OSError: It looks like the config file at 'roberta-base/config.json' is not a valid JSON file

I have been trying to deploy my Question Answering model on St Cloud.
As per steps, I pushed the local model contents to github with my folder name as ‘roberta-base’ which has the .bin model and json.config files.

It runs fine on my local machine but on streamlit it throws error during inference.
Repo: Ayush1702/ESG-Question-Answering (github.com)

@st.cache(allow_output_mutation=True)
def question_answering():
    model_name = "/app/question-answering/roberta-base/"
    model = AutoModelForQuestionAnswering.from_pretrained(model_name)
    return model

if st.button('Submit'):
    context_input = st.session_state.context
    question_input = st.session_state.question_default
    with st.spinner('Loading Model'):
        my_model = question_answering()
    tokenizer_path = "/app/question-answering/roberta-base/"
    tokenizer = AutoTokenizer.from_pretrained(tokenizer_path)
    question_answerer = pipeline("question-answering", model=my_model, tokenizer=tokenizer)
    result = question_answerer(question=question_input, context=context_input)
    st.write(HTML_WRAPPER.format(result['answer']), unsafe_allow_html=True)

>>> OSError: It looks like the config file at '/app/question-answering/roberta-base/config.json' is not a valid JSON file.

Hi @Ayush :wave:

Could you please link to your GitHub repo so we can help debug?

1 Like

Here

I’d firstly suggest using relative references instead of passing a GitHub URL as a file path.

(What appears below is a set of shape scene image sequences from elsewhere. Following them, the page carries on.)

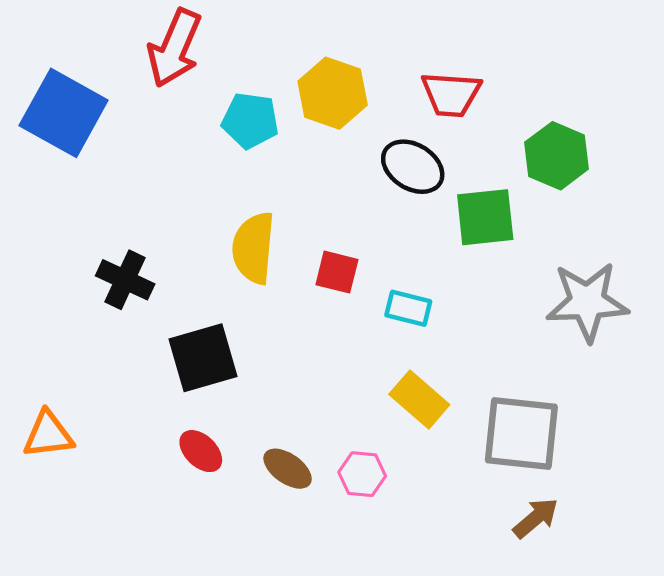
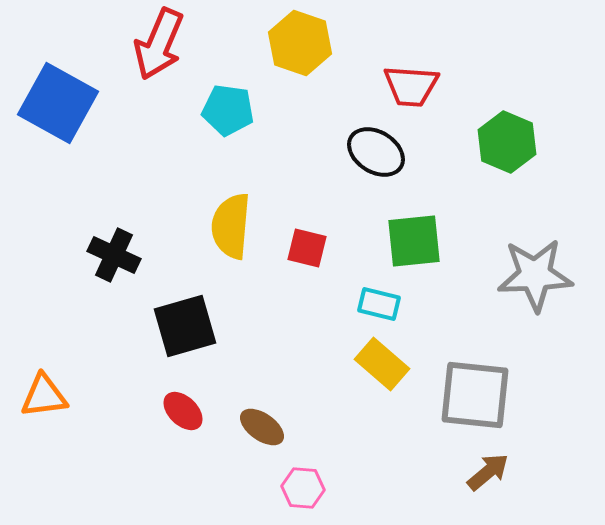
yellow hexagon: (333, 93) -> (300, 43), moved
green square: (485, 217) -> (414, 241), moved
cyan rectangle: (408, 308) -> (379, 304), moved
pink hexagon: (362, 474) -> (303, 488), moved

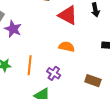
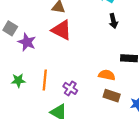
red triangle: (68, 15) -> (61, 30), moved
orange semicircle: (67, 47) -> (107, 75), moved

URLs are not valid file paths.

Before

model_name = "https://github.com/Ayush1702/ESG-Question-Answering/blob/main/roberta-base/"
tokenizer_path = "/app/esg-question-answering/roberta-base/"

After

model_name = "roberta-base/"
tokenizer_path = "roberta-base/"

Next, you likely need to fix your config.json file. Specifically, the value of _name_or_path key, whose current (and possibly incorrect) value is https://github.com/Ayush1702/ESG-Question-Answering/blob/main/roberta-base/.

If after the above changes, you’re still running into the error, it may be an issue with Git LFS as described here:

In that case, you would have to store your model elsewhere (e.g. Dropbox, AWS, GCP) and download and cache it from your app.

Modified Paths yet no change, config file is fine too
Git LFS is not an issue, it is <1GB limit as model size is ~500MB

I’m not sure what else to troubleshoot, Can you please check by cloning?

I’ve raised this issue with our team. It may or may not be an issue with Git LFS, we’re not certain :confused:

1 Like

Hi Snehan,

Any luck?
Can you try checking with Python 3.7, I’m unable to change python version from settings.

The Python version is likely not an issue. To change Python versions, you will have to delete the app, and select the appropriate Python version from the Advanced settings modal before you re-deploy your app:

We still don’t have an update on the GitLFS issue.